O vale amanhecia. Raios de sol afugentavam a neblina e a vida regurgitava, com o alarido dos pássaros, o mugir do das vacas e o barulho das águas da pequena cascata que caíam alegremente sobre as rodas do monjolo. Da chaminé da casa simples saía fumaça das chamas do fogão à lenha e pela janela o cheiro de café recém coado abria o apetite, estômago roncando. Enquanto esperava o café escorrer pelo coador preso no mancebo de madeira, Donana retirava a broa da prateleira, os biscoitos de polvilho, o queijo. O leite fervia na panela de ferro.

Tudo foi colocado na mesa, assim como as canecas azuis. Daí a pouco entrou o marido Marcolino, alto e magro, chapéu na cabeça e roupas de trabalho, preparado para mais um dia de labuta na roça. Sentou-se no banco enorme de madeira e se serviu de café. Donana também se sentou, ela podia ter muito serviço, mas tomava café junto ao seu marido antes que as crianças acordassem e a trabalheira começasse. Ele sorveu o café, comendo um pedaço de broa com queijo, mastigando devagar; levantou-se após terminar, recolheu a matula preparada por ela e saiu em busca do cavalo que lhe serviria de companhia nos trabalhos do dia, refazendo a cerca da propriedade.

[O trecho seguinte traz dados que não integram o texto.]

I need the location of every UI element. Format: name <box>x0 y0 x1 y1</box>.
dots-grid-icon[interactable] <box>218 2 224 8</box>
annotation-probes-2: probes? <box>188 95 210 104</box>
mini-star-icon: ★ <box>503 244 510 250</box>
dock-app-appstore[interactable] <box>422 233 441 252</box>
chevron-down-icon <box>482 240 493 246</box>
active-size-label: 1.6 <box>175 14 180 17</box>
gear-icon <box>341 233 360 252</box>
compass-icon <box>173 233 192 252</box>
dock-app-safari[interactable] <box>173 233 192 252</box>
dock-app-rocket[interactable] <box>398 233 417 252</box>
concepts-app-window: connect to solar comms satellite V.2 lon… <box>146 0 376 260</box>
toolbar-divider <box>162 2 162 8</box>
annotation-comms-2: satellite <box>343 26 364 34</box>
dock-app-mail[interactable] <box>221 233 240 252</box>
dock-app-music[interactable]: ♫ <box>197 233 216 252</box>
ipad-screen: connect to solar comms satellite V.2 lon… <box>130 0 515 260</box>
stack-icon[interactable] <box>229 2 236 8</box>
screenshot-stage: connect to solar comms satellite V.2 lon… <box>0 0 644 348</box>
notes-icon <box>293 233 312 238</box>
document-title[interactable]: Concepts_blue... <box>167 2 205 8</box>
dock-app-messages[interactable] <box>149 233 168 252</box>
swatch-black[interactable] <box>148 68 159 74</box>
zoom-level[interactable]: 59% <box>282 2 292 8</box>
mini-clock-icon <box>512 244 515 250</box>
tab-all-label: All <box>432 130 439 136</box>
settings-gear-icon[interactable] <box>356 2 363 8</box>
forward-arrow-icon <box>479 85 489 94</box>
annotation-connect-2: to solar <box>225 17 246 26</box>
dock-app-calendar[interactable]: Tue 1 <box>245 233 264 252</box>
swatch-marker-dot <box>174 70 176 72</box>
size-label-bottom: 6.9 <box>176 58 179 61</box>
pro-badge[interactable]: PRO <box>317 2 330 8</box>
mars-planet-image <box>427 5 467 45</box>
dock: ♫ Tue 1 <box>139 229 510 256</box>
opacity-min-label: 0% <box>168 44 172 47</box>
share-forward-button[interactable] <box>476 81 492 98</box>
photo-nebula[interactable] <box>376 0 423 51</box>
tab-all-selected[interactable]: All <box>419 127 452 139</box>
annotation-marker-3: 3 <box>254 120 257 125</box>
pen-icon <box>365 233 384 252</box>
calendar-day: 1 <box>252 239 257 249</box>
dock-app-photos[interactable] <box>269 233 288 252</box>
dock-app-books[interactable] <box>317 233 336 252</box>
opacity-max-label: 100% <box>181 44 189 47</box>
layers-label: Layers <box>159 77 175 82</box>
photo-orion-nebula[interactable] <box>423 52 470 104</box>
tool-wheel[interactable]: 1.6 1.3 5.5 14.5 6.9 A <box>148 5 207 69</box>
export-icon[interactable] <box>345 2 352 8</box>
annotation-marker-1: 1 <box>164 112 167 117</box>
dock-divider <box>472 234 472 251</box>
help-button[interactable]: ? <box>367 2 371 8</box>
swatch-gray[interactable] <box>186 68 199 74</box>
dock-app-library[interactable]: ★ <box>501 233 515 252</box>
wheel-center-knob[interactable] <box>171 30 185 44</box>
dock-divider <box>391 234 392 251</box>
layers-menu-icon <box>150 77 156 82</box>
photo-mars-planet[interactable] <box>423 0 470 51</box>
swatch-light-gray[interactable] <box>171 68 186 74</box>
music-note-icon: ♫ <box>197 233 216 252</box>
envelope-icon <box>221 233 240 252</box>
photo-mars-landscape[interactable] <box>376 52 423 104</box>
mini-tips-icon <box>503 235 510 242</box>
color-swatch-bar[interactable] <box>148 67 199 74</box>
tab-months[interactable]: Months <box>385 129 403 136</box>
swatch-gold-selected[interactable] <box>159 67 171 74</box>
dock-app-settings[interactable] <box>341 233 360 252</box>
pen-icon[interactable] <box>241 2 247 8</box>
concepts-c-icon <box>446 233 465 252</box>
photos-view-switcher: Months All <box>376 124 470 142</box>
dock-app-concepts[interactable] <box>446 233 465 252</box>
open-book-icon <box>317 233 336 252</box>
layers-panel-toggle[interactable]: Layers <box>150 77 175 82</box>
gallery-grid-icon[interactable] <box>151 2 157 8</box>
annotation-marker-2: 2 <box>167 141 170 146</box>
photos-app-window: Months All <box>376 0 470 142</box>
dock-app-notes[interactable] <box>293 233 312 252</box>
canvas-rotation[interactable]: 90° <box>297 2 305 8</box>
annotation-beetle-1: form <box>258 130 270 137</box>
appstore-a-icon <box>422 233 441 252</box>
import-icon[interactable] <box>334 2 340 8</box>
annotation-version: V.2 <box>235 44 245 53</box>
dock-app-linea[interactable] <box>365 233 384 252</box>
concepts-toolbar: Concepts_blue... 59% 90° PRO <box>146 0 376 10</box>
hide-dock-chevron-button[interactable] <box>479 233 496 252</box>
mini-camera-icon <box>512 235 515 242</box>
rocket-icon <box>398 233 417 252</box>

Arreada a montaria, montou e partiu a trote, acenando para a esposa.

A mulher respondeu ao aceno e foi ao quarto pegar o menorzinho que chorava ao acordar. Trocou a fralda, colocou-o para mamar enquanto chamava os mais velhos para se prepararem, tinham que ir para a escola. Ana, José, Joaquim e Terezinha se aprontaram depressa, a irmã mais velha comandava os outros, deviam caminhar depois do café até o grupo escolar, que ficava após o morro, na entrada da vila.

Abençoou os meninos, recomendou cuidado na caminhada, colocou o bebê no caixote forrado com um lençol e iniciou a labuta. Ensaboou as roupas, levou água para dentro de casa, tratou das galinhas e porcos, varreu o terreiro e deu início ao almoço. Fez arroz, feijão, taioba, carne de lata, angu e inhame ensopado.

As horas voavam e ela, parando para atender ao nenê, se apressava para dar conta de tudo. Quando as crianças chegassem, após o almoço, ajudariam nas tarefas de casa.
Assim era sua vida, e ela se sentia feliz, realizada, criando os filhos e ajudando ao marido, homem trabalhador e bom para a família. Olhou para o lado do paiol, onde ficava o milho, algumas vasilhas velhas, sacos de feijão...Atrás dele, havia um pé de ipê roxo, que dava um tom florido ao quintal.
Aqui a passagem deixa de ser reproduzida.